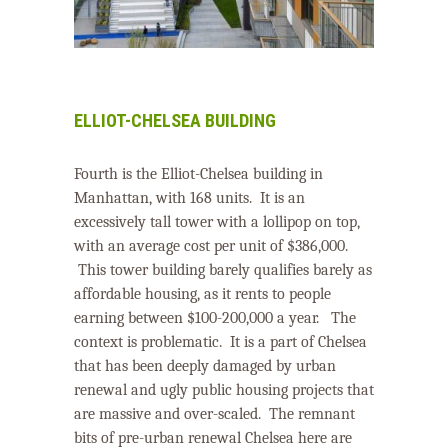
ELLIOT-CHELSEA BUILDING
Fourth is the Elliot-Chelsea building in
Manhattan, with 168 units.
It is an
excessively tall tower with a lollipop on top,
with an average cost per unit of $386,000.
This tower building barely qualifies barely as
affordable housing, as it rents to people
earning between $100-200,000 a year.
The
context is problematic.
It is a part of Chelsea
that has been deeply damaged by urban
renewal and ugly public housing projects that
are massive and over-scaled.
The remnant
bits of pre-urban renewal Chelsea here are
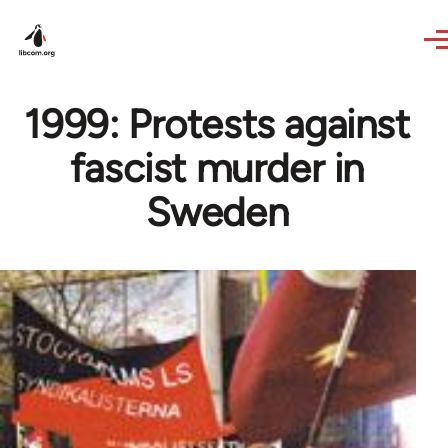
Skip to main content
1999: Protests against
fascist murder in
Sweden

# # # # #

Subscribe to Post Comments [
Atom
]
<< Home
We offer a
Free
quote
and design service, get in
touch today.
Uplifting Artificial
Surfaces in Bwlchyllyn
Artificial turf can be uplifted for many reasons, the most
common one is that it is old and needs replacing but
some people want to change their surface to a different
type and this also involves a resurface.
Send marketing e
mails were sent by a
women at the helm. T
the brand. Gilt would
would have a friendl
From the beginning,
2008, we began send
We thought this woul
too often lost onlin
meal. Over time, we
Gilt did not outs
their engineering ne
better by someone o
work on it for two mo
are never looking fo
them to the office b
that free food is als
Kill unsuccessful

# # # # #

Going through the data above, return each line with the word "Artificial".

Uplifting Artificial
Artificial turf can be uplifted for many reasons, the most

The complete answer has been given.